About the St Alexander Nevsky Cathedral
The imposing five-nave, cross-domed basilica in Neo-Byzantine style was consecrated on 24 August 1924. Famous Russian and Bulgarian artists were involved in painting its icons and frescoes: Viktor Vasnetsov, Vasily Savinsky, Grigoriy Myasoyedov, Alexander Kiselyov, Nikolay Bruni, August Rosenthal, Anton Mitov, Ivan Mrkvička. The basement crypt was originally designed to accommodate tombs, although no burials have been conducted there.

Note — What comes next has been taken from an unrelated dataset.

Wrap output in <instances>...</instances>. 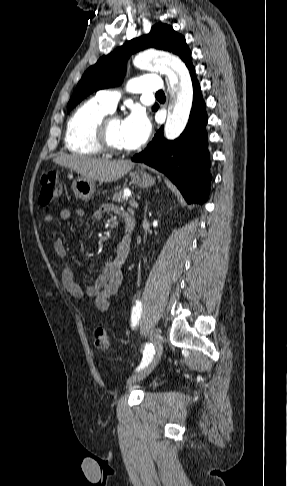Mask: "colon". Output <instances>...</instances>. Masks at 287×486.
Returning a JSON list of instances; mask_svg holds the SVG:
<instances>
[{"label": "colon", "mask_w": 287, "mask_h": 486, "mask_svg": "<svg viewBox=\"0 0 287 486\" xmlns=\"http://www.w3.org/2000/svg\"><path fill=\"white\" fill-rule=\"evenodd\" d=\"M61 187L58 177L54 172H47L41 177V189L39 203L43 206L54 202L60 195ZM94 345L99 350H107L111 339L108 331L103 327L94 330Z\"/></svg>", "instance_id": "1"}]
</instances>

The decision to build the temple was taken in 1879 in memory of the Liberation of Bulgaria as a result of the Russo-Turkish War. It was erected to the design of Russian architect Prof. Alexander Pomerantsev (1848–1918), at the highest point in Sofia—552 m above sea level. Knyaz Alexander I Battenberg appealed to the Bulgarians for voluntary donations. The impressive amount of 1,900,000 Bulgarian leva of that time was collected. The foundation stone was laid with outstanding solemnity on 3 March 1882—the fourth anniversary of the signing of the Peace Treaty of San Stefano. In the foundations of the temple, there is an inbuilt metal box containing the names of the members of the then government. Construction began in 1904 and was completed in 1912, at an overall cost amounting to 5,500,000 Bulgarian leva.
Alexander Nevsky, the great Knyaz of the Vladimir-Suzdal Principality (1252–1263), known for his victory over the Teutonic Order at the Battle on the Ice (Lake Peipus), was proclaimed a saint by the Russian Orthodox Church and was patron of the Russian Emperor Alexander II.